The origins of product-market fit

The expression “product-market fit” was, supposedly [1], coined by Andy Rachleff, founder of Betterment, but made famous by Marc Andreessen, founder of Netscape, Opsware, and Andreessen Horowitz, in his The Only Thing that Matters post, where Andreessen discusses why he thinks the quality of the market [2] a startup is attacking is the most important variable in its success equation (the other two legs of the tripod are team and product).

Andreessen says that Product/market fit means being in a good market with a product that can satisfy that market. His definition is kind of recursive because he goes on to define a good market as a market with lots of real potential customers — the market pulls product out of the startup.

Andreessen goes on to talk more about what he means by “pull” when he explains what product-market fit and its absence feel like to a company:

“You can always feel when product/market fit isn’t happening. The customers aren’t quite getting value out of the product, word of mouth isn’t spreading, usage isn’t growing that fast, press reviews are kind of “blah”, the sales cycle takes too long, and lots of deals never close.

And you can always feel product/market fit when it’s happening. The customers are buying the product just as fast as you can make it — or usage is growing just as fast as you can add more servers. Money from customers is piling up in your company checking account. You’re hiring sales and customer support staff as fast as you can. Reporters are calling because they’ve heard about your hot new thing and they want to talk to you about it. You start getting entrepreneur of the year awards from Harvard Business School. Investment bankers are staking out your house. You could eat free for a year at Buck’s.”

Andreessen says that when a startup is tackling a great market and manages to make a product that solves its need, the market will almost effortlessly pull the product from the startup; the product will almost sell itself, and growth will be so intense that it breaks the organization over and over while it grows to capture the opportunity. It’s almost as if “great” is the product of “big” and “where the product is pulled.”

On the Rachleff/Andreessen definition of product-market fit

Two interesting things about Andreessen’s view of the whole “product-market fit” thing.

First, it’s interesting that he says it’s not enough to have a good solution for a big, rich market: it’s also crucial for the product to be pulled. That means, among other things, that users are prone to getting the problem solved now, but also that they actually do it. There’s a big problem with that, which we’ll discuss later: since “pull” is a lagging indicator, it’s very hard to optimize for it. The company may identify a big market, build something that solves its need, but end up not feeling the pull.

Second, it’s interesting that Andreessen doesn’t mention what happens after users have purchased the product: he doesn’t talk about churn, retention, expansion, or engagement, for that matter. So by Marc Andreessen’s definition, product-market fit is when a startup has built a product that sells a lot and that has the potential to sell a lot more. It’s almost a go-to-market thing.
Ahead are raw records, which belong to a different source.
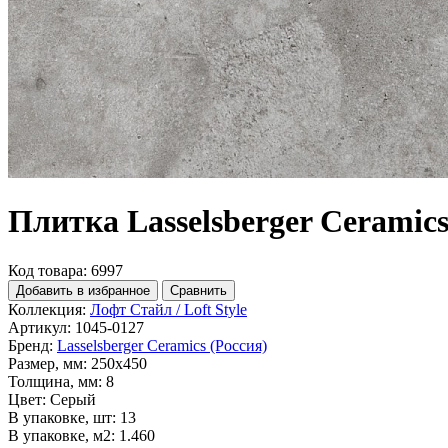
Плитка Lasselsberger Ceramic
Код товара: 6997
Добавить в избранное
Сравнить
Коллекция:
Лофт Стайл / Loft Style
Артикул:
1045-0127
Бренд:
Lasselsberger Ceramics (Россия)
Размер, мм:
250x450
Толщина, мм:
8
Цвет:
Серый
В упаковке, шт:
13
В упаковке, м2:
1.460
A better definition, that would better convey what Andreessen and Rachleff were thinking, is product/great market fit, where a great market is, as we’ve seen, defined by its size, by the amount of pain it has, and by the willingness of the market to buy a solution now for that pain.

Anyway, putting two and two together, we get a more complete Rachleff/Andreessen definition:

Product/market fit is when a startup has built a product that can satisfy a market that’s big (has many potential customers) and that easily and intensely buys/uses that product.

What we can conclude from the Rachleff/Andreessen is that the term “product-market fit” is not a very good choice to describe what they meant in the first place. A better term must convey the idea of market “goodness,” since it’s not enough to have a product that fits any market. The market has to be good. A better definition, that would better convey what Andreessen and Rachleff were thinking, is product/great market fit, where a great market is, as we’ve seen, defined by its size, by the amount of pain it has, and by the willingness of the market to buy a solution now for that pain.

Nowadays (the article was originally written in 2007), the term product-market fit has been used in the startup world with many similar but not quite equal meanings.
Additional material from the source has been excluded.